The new proposed pipeline to Turkey is projected to have an annual capacity of 63 billion cubic metres (bcm), more than four times Turkey’s current annual purchases from Russia. Russian President Vladimir Putin announced last week that Turkey would be granted a 6% discount on its gas imports from Russia next year and that Gazprom has signed a memorandum of understanding with Turkey’s Botas regarding the new underwater pipeline. “As our cooperation develops and deepens, I think we will be ready for further price reductions,” said Miller regarding further cooperation with Turkey on a state visit to Ankara last week with President Putin.
The new venture will also effectively eliminate Ukraine, which currently transfers about half of Europe’s 30% gas supply coming from Russia, as a transit state within the EU-Russian energy relationship. Although enough gas will be supplied to the country to satisfy national demand, the state will no longer play a role in the transit process. Other countries included in the initial South Stream project will also be affected by its scrapping.
For example, Serbia expressed regret at the cancellation, voicing concerns as to the security of its future gas supply. Although citizens were told not to worry, the country would have benefited from better energy security, revenues in transit fees, and an economic boost during the construction of the pipeline. European companies involved in South Stream will suffer direct losses of at least €2.5 billion and the total losses for foreign companies involved in the project are estimated at €2.82 billion, according to the South Stream Transport press release.
For other countries, the cancellation will not make a significant difference in future supply reliability; it also will not result in significant financial losses. Romania, which has the lowest reliance rate on Russian gas among all eastern EU members, has expressed interest in further diversifying its energy supply by linking its eastern coast to the existing gas grid. The state is relying heavily on new gas discoveries in the Black Sea basin, following explorations by Exxon Mobil Corp and OMV Petrom SA, in its calculations. The companies are currently drilling a third well in the Black Sea to estimate the potential resources and test the commercial viability of the deposits.

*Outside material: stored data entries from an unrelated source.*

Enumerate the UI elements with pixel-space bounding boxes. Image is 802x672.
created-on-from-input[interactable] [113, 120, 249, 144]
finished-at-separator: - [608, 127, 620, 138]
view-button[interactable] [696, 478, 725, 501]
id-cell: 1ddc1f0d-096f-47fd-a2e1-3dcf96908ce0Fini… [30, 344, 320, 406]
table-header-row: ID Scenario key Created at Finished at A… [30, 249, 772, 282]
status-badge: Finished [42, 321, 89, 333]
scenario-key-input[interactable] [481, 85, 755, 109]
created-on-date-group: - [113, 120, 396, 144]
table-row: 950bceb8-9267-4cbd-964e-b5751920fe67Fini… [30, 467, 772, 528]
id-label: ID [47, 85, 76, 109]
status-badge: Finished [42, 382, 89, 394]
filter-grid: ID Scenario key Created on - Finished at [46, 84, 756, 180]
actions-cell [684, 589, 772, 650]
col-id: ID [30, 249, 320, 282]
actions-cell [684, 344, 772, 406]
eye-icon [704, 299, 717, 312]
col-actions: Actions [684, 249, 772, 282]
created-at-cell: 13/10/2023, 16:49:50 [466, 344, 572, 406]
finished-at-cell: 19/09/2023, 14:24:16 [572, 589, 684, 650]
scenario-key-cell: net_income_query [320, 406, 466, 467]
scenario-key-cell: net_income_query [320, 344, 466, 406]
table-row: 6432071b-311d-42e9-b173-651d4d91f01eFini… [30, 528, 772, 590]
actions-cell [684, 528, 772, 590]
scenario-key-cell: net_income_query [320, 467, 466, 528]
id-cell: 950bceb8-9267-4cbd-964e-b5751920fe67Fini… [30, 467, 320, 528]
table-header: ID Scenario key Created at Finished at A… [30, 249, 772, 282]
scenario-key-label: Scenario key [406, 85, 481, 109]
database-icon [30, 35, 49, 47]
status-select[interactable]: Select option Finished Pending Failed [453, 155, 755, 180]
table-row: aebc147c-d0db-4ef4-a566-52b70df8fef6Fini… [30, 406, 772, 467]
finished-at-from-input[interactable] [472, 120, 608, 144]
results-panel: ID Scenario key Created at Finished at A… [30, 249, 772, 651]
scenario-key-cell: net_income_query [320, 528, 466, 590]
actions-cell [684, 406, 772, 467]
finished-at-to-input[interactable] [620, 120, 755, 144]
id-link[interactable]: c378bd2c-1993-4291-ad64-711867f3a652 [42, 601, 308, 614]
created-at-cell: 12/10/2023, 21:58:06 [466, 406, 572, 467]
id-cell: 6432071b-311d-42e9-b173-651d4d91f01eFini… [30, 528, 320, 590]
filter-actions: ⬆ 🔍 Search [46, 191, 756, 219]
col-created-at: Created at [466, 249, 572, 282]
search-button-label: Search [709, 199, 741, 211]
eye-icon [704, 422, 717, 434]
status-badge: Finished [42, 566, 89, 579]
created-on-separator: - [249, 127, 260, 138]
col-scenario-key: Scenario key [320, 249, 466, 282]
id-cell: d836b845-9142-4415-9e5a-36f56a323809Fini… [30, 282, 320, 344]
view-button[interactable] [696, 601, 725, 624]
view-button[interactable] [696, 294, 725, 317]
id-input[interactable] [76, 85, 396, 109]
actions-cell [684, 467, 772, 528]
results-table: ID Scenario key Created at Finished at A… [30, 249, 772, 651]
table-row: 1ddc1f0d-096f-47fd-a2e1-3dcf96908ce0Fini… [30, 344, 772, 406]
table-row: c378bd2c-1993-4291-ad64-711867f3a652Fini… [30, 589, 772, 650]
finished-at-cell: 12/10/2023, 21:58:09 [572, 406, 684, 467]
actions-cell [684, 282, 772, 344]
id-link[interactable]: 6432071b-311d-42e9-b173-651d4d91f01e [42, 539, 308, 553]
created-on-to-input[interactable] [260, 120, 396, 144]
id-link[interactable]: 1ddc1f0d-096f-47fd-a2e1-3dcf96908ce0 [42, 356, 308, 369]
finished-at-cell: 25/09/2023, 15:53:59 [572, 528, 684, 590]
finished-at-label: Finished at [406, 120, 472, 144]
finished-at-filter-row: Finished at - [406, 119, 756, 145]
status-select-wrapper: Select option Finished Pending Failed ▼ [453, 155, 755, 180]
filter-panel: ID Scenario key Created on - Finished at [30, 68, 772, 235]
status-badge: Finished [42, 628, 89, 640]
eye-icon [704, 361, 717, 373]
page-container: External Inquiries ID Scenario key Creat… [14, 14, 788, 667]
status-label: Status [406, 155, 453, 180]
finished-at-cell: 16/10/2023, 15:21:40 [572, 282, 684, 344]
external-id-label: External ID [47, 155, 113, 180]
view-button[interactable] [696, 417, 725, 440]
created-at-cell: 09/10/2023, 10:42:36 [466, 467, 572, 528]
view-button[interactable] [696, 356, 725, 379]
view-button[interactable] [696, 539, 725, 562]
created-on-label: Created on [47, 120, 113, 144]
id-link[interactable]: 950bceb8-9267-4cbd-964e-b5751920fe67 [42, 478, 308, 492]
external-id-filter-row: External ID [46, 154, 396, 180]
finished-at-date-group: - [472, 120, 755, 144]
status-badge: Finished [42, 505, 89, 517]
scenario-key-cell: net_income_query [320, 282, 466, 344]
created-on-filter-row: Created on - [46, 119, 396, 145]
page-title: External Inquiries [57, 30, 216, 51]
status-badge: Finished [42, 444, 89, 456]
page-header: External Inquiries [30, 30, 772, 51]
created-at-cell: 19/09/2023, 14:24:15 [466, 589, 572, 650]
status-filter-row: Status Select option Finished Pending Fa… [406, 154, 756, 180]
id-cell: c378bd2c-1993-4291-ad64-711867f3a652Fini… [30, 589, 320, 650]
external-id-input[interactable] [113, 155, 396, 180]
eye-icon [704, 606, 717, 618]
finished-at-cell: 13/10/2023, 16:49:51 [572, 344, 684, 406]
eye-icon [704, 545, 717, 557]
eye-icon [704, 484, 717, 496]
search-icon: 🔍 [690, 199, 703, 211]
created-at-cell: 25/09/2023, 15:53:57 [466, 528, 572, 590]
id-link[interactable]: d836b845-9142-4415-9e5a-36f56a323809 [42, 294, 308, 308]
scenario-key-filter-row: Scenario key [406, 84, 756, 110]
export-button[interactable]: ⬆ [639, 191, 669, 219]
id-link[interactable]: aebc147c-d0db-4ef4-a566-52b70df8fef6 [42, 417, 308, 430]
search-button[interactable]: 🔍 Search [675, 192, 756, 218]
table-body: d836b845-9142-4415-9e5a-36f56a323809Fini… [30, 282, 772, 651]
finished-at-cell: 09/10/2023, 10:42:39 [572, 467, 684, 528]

While the end of the South Stream pipeline project and the announcement of a new pipeline between Russia and Turkey will have a different effect on all those involved, neither the route nor the funding for the project have been specified, despite the fact that both Miller and Putin actively promoted the new pipeline to Turkey. Experts also point out that the pipeline is likely to be costly and that Turkey’s strong negotiating position and unresolved political concerns may cause concerns.
Additionally, Gazprom may have a problem providing the required funding for the project, given its current construction schedule, including a massive gas pipeline to China. Also, as Mikhail Krutikhin, an analyst at the Russia-based RusEnergy consultancy, pointed out, Turkey will not be obligated by the same transit agreements as Ukraine was before. While Gazprom maintained control over its gas in Ukraine, Turkey is likely to want to re-export the supply as its own, judging by its negotiations for gas supplies with Azerbaijan and Iran.